[Pixel coordinate grounding data]
* * * * * * *

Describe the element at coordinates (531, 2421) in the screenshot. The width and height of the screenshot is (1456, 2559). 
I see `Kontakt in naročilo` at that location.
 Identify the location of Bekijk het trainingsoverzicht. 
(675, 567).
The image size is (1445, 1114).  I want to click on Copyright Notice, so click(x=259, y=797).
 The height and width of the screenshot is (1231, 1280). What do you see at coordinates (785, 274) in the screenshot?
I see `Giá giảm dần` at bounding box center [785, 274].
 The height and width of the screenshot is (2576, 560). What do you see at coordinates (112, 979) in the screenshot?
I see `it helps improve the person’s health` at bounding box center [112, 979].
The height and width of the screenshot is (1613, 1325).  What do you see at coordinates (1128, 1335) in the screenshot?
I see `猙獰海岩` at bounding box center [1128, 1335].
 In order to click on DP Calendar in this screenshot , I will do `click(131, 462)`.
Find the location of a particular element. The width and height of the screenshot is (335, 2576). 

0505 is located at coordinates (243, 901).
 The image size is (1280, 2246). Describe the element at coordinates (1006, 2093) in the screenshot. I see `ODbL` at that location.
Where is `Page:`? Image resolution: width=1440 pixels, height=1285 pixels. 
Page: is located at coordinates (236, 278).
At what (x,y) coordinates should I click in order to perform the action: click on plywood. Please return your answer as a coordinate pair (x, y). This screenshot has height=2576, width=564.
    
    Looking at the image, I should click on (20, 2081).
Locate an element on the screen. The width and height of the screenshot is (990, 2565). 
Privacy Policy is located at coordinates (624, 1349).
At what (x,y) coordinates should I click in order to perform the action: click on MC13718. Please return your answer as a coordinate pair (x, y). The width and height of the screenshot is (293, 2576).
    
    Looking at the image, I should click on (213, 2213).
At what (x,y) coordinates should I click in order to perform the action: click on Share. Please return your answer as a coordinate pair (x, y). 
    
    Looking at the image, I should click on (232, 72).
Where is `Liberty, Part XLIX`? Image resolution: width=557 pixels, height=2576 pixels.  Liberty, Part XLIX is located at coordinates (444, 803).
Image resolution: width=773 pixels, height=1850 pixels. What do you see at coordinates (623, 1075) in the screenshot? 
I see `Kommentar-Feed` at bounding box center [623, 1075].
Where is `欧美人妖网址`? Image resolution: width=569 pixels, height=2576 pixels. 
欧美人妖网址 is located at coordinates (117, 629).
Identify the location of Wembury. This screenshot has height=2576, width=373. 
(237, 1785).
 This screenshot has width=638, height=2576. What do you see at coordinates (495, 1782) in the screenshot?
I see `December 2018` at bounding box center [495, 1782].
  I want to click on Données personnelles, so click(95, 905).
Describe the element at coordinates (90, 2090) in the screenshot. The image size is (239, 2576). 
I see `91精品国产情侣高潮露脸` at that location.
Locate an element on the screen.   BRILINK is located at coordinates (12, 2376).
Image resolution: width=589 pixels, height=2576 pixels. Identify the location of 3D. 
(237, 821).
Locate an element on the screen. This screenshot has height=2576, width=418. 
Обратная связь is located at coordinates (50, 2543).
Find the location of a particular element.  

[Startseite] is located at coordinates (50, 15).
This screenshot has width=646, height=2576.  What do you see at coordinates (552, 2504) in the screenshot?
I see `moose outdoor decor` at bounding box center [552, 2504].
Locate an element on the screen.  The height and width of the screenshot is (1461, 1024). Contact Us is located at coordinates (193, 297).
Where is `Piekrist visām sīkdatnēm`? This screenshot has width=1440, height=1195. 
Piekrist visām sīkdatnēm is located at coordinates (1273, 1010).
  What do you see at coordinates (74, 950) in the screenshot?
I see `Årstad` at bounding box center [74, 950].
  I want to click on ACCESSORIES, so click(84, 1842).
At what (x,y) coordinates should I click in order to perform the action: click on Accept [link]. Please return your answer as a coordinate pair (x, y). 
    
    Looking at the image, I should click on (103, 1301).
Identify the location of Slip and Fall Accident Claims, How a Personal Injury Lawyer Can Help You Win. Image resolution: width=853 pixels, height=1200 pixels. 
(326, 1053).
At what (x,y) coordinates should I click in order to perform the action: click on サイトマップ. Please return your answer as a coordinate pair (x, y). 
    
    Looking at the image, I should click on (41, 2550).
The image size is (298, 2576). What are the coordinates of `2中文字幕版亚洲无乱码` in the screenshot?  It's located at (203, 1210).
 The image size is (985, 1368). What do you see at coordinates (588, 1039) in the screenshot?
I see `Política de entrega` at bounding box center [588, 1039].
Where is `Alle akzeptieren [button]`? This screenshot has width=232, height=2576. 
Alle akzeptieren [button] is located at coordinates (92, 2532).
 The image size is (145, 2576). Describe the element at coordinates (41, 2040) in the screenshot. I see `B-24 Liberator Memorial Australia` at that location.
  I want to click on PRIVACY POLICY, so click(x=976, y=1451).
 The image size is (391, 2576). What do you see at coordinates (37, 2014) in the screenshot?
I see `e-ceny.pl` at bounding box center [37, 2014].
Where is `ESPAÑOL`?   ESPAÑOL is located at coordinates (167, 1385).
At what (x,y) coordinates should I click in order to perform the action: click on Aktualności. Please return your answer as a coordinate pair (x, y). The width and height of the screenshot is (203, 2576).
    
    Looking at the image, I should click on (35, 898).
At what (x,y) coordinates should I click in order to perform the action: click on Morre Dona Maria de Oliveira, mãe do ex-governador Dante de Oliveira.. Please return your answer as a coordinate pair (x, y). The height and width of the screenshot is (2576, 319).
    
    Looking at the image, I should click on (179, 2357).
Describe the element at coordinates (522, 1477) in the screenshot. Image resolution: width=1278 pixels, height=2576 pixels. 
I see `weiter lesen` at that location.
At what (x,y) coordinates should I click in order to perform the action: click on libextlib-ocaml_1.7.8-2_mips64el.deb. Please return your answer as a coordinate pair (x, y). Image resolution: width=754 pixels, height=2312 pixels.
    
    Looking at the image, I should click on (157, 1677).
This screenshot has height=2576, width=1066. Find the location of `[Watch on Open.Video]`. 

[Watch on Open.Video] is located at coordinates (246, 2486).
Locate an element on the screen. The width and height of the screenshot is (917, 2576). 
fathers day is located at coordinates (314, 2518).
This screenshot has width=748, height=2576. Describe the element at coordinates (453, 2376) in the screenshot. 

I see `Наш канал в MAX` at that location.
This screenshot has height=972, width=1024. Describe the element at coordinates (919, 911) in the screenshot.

* * * * * * *

§ **How to complete this task**: Only the lines from the one containing "is (917, 2576)." through the last line of the records are to be set down, exactly as they appear.

§ **Answer for the task**:
Locate an element on the screen. The width and height of the screenshot is (917, 2576). 
fathers day is located at coordinates (314, 2518).
This screenshot has width=748, height=2576. Describe the element at coordinates (453, 2376) in the screenshot. 

I see `Наш канал в MAX` at that location.
This screenshot has height=972, width=1024. Describe the element at coordinates (919, 911) in the screenshot.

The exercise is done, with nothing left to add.